Expert claims to know where Jimmy Hoffa is. Hint: it's underground
You have to go back in time to see coverage of the event. Like, way back.
The audio from those stories crackles with an old-timey flair as the video's frame rate moves at a snails pace by modern-day standards. That event is baked into history, and is accompanied by a thousand conspiracy theories: What happened to Jimmy Hoffa?
The former leader of the Teamsters Union and a powerful figure in the labor movement, Hoffa was said to have ties with the mob during his later years.
And then, on July 30 in 1975, he disappeared.
"At the present time, we have no information as to the present whereabouts of Mr. Hoffa," said an official at a press conference back then.
"One top law-enforcement official claims that Jimmy Hoffa was set up and he says it was done by someone that Hoffa trusted completely," said a reporter at the time.
Last seen at the Red Fox restaurant in Bloomfield Hills, Hoffa's connection is uniquely Michigan because of the mob based in Detroit.
"There's 100 theories as to who did that and drove him to act to where he gets murdered at some location and there are 100 theories about where that location was and who killed him," said Dan Moldea.
Moldea considers himself a Hoffa expert who has written extensively about the mystery of the man disappearing.
Now, more than four decades later, he thinks he knows where his body is. As Moldea sees it, Hoffa is buried in a landfill in Jersey City, New Jersey. Frank Coppola, the son of late Paul Coppola, said his dad told him a secret on his deathbed.
Frank says he remembers the landfill and the hole that was dug.
"He left after seeing the hole and then, later on, his father on his deathbed told him, 'here's what happened. That hole was where I dug Jimmy Hoffa,'" said Moldea. "Later on, some guys came, they delivered Hoffa's body. It was some rigor, they could not get feet first into the 55-gallon drum so they put it in headfirst.
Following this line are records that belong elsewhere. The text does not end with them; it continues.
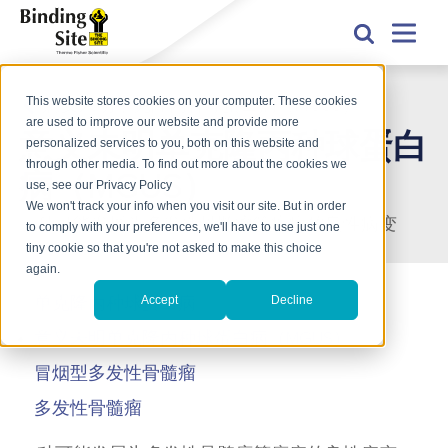
This website stores cookies on your computer. These cookies
意义未明单克隆丙种球蛋白病（MGUS）
are used to improve our website and provide more
意义未明单克隆丙种球蛋白
personalized services to you, both on this website and
through other media. To find out more about the cookies we
病（MGUS）
use, see our Privacy Policy
We won't track your info when you visit our site. But in order
一种可能发展为多发性骨髓瘤等癌症的良性病变
to comply with your preferences, we'll have to use just one
tiny cookie so that you're not asked to make this choice
again.
Accept
Decline
单克隆丙种球蛋白病
意义未明单克隆丙种球蛋白病（MGUS）
冒烟型多发性骨髓瘤
多发性骨髓瘤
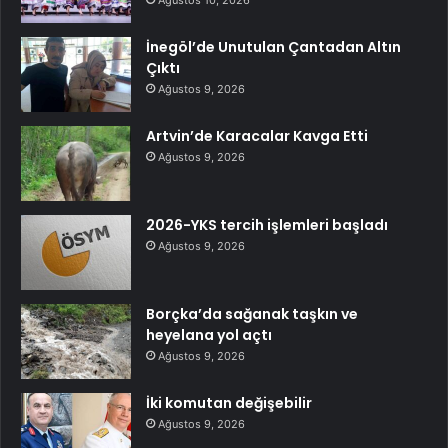
İnegöl’de Unutulan Çantadan Altın
Çıktı
Ağustos 9, 2026
Artvin’de Karacalar Kavga Etti
Ağustos 9, 2026
2026-YKS tercih işlemleri başladı
Ağustos 9, 2026
Borçka’da sağanak taşkın ve
heyelana yol açtı
Ağustos 9, 2026
İki komutan değişebilir
Ağustos 9, 2026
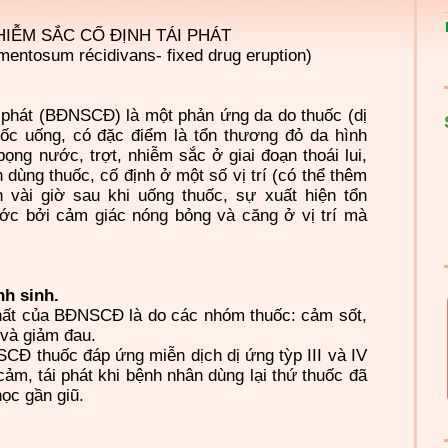
IỄM SẮC CỐ ĐỊNH TÁI PHÁT
mentosum récidivans- fixed drug eruption)
ái phát (BĐNSCĐ) là một phản ứng da do thuốc (dị
ốc uống, có đặc điểm là tổn thương đỏ da hình
 bọng nước, trợt, nhiễm sắc ở giai đoạn thoái lui,
dùng thuốc, cố định ở một số vị trí (có thể thêm
̣n vài giờ sau khi uống thuốc, sự xuất hiện tổn
́c bởi cảm giác nóng bỏng và căng ở vị trí mà
nh sinh.
ất của BĐNSCĐ là do các nhóm thuốc: cảm sốt,
 và giảm đau.
Đ thuốc đáp ứng miễn dịch dị ứng tỳp III và IV
m, tái phát khi bệnh nhân dùng lại thứ thuốc đã
̣c gần giũ.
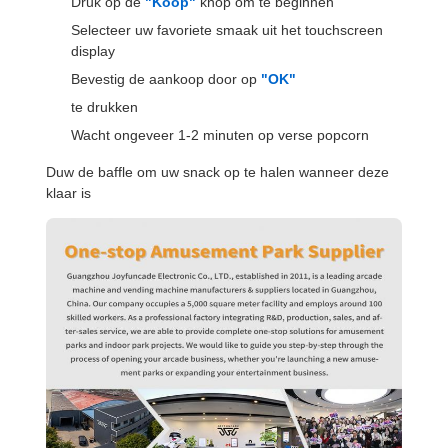
Druk op de
"Koop"
knop om te beginnen
Selecteer uw favoriete smaak uit het touchscreen
display
Bevestig de aankoop door op
"OK"
te drukken
Wacht ongeveer 1-2 minuten op verse popcorn
Duw de baffle om uw snack op te halen wanneer deze
klaar is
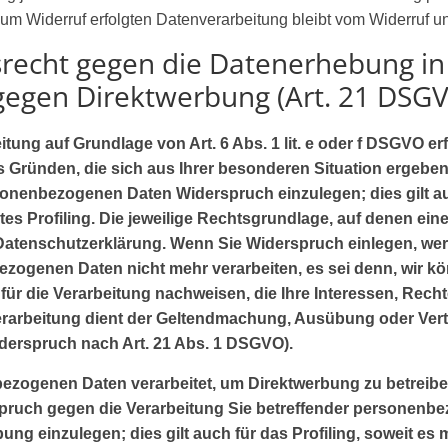
um Widerruf erfolgten Datenverarbeitung bleibt vom Widerruf un
recht gegen die Datenerhebung i
 gegen Direktwerbung (Art. 21 DSG
ung auf Grundlage von Art. 6 Abs. 1 lit. e oder f DSGVO erf
us Gründen, die sich aus Ihrer besonderen Situation ergeben
sonenbezogenen Daten Widerspruch einzulegen; dies gilt auc
s Profiling. Die jeweilige Rechtsgrundlage, auf denen eine
atenschutzerklärung. Wenn Sie Widerspruch einlegen, werd
ezogenen Daten nicht mehr verarbeiten, es sei denn, wir 
ür die Verarbeitung nachweisen, die Ihre Interessen, Recht
erarbeitung dient der Geltendmachung, Ausübung oder Ver
erspruch nach Art. 21 Abs. 1 DSGVO).
ezogenen Daten verarbeitet, um Direktwerbung zu betreibe
spruch gegen die Verarbeitung Sie betreffender personenb
ng einzulegen; dies gilt auch für das Profiling, soweit es m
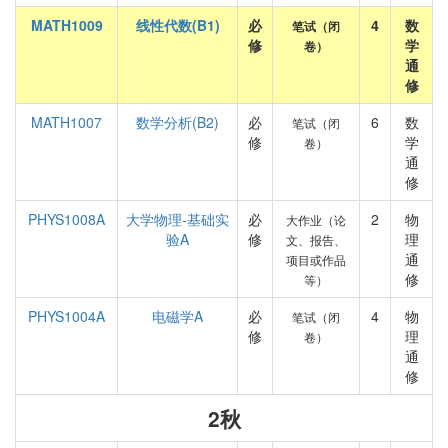
MATH1009
线性代数(B1)
必
4
数
笔试（闭
修
学
卷）
通
修
MATH1007
数学分析(B2)
必
6
数
笔试（闭
修
学
卷）
通
修
PHYS1008A
大学物理-基础实
必
2
物
大作业（论
验A
修
理
文、报告、
通
项目或作品
修
等）
PHYS1004A
电磁学A
必
4
物
笔试（闭
修
理
卷）
通
修
2秋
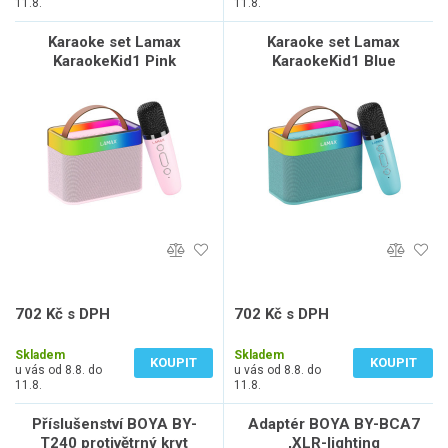
11.8.
11.8.
Karaoke set Lamax
Karaoke set Lamax
KaraokeKid1 Pink
KaraokeKid1 Blue
702 Kč s DPH
702 Kč s DPH
580 Kč bez DPH
580 Kč bez DPH
Skladem
Skladem
KOUPIT
KOUPIT
u vás od 8.8. do
u vás od 8.8. do
11.8.
11.8.
Příslušenství BOYA BY-
Adaptér BOYA BY-BCA7
T240 protivětrný kryt
,XLR-lighting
They then sealed the drum."
The drum was buried along with 15 to 30 other steel drums. Then sand and dirt was put on top of it, and then it was bulldozed and plowed over. And Moldea wants to find that drum.
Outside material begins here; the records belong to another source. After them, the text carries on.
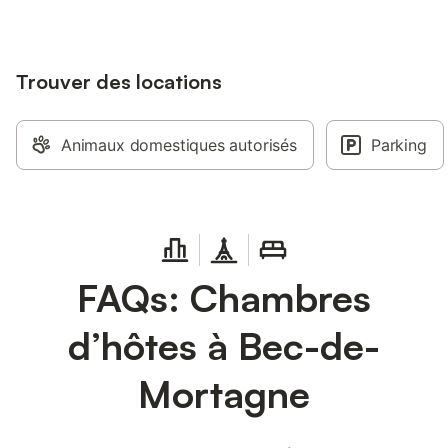
Trouver des locations
Animaux domestiques autorisés
Parking
FAQs: Chambres
d’hôtes à Bec-de-
Mortagne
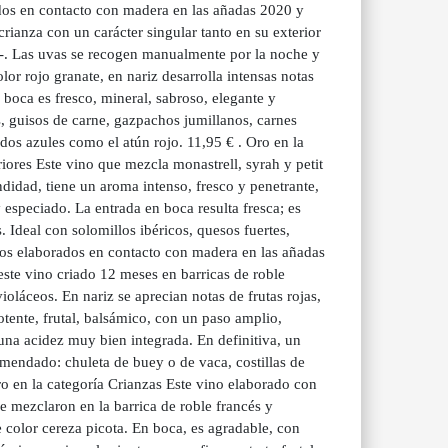
ados en contacto con madera en las añadas 2020 y
rianza con un carácter singular tanto en su exterior
o-. Las uvas se recogen manualmente por la noche y
or rojo granate, en nariz desarrolla intensas notas
 boca es fresco, mineral, sabroso, elegante y
 guisos de carne, gazpachos jumillanos, carnes
dos azules como el atún rojo. 11,95 € . Oro en la
iores Este vino que mezcla monastrell, syrah y petit
didad, tiene un aroma intenso, fresco y penetrante,
 especiado. La entrada en boca resulta fresca; es
 Ideal con solomillos ibéricos, quesos fuertes,
intos elaborados en contacto con madera en las añadas
ste vino criado 12 meses en barricas de roble
ioláceos. En nariz se aprecian notas de frutas rojas,
tente, frutal, balsámico, con un paso amplio,
 una acidez muy bien integrada. En definitiva, un
omendado: chuleta de buey o de vaca, costillas de
Oro en la categoría Crianzas Este vino elaborado con
 mezclaron en la barrica de roble francés y
 color cereza picota. En boca, es agradable, con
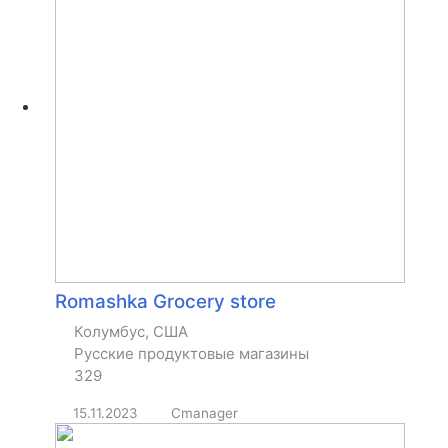
Romashka Grocery store
Колумбус, США
Русские продуктовые магазины
329
15.11.2023
Cmanager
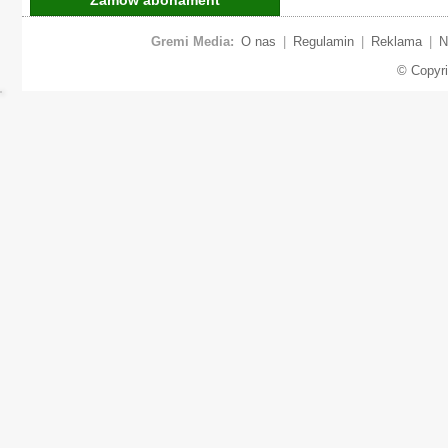
Gremi Media:
O nas
|
Regulamin
|
Reklama
|
N
© Copyr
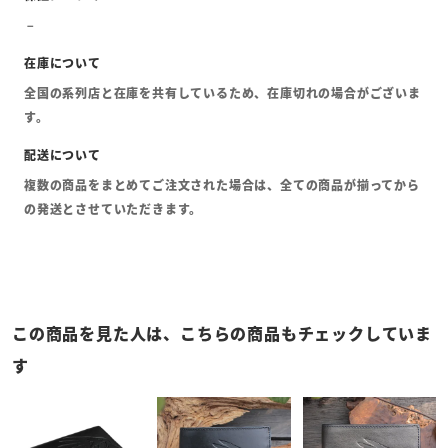
全国の系列店と在庫を共有しているため、在庫切れの場合がございま
す。
複数の商品をまとめてご注文された場合は、全ての商品が揃ってから
の発送とさせていただきます。
この商品を見た人は、こちらの商品もチェックしていま
す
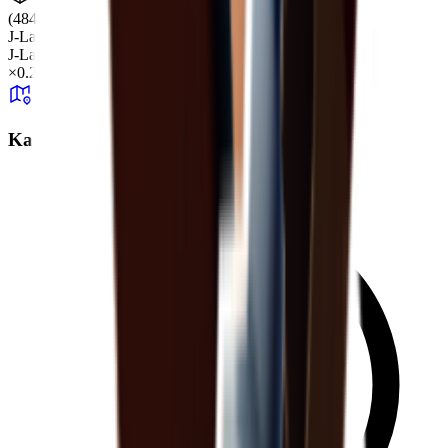
(484.61, 0.66, -7.86)
J-Lab
J-Lab
+99
×
0.29
Karten-Gesamtdrop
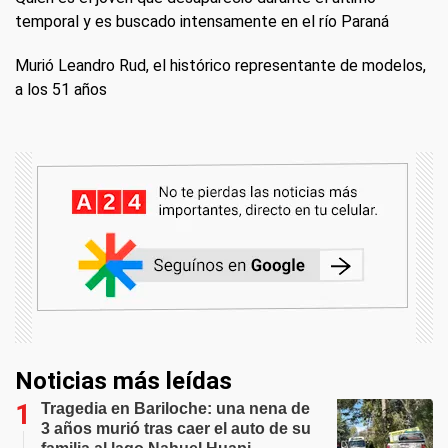
temporal y es buscado intensamente en el río Paraná
Murió Leandro Rud, el histórico representante de modelos,
a los 51 años
Noticias más leídas
Tragedia en Bariloche: una nena de
3 años murió tras caer el auto de su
"It's possible, it's possible that we can still recover it if it has not been moved but we have reason to believe that it has not been moved - that it's still there. It's easily recoverable, we're not looking for a single drum at the bottom of a hole, we are looking for a massive field. Fifteen to 30 drums on top of it," said Moldea.
After years of research, Moldea said he and Frank are confident a dig at the landfill could unseal a decades-old mystery. Still an open case at the FBI, the bureau said it's looking at all leads.
However, Moldea hopes the District Attorney of Hudson County makes themselves apart of it.
"We want to be there, and we want to have the ability to film this, We want to memorialize this. And, so, we know what's going to happen with the FBI. They're going to go 'thanks guys, now get the hell out of here. We'll take it from here,'" said Moldea. "We're hoping that the DA's office may be a little more cooperative."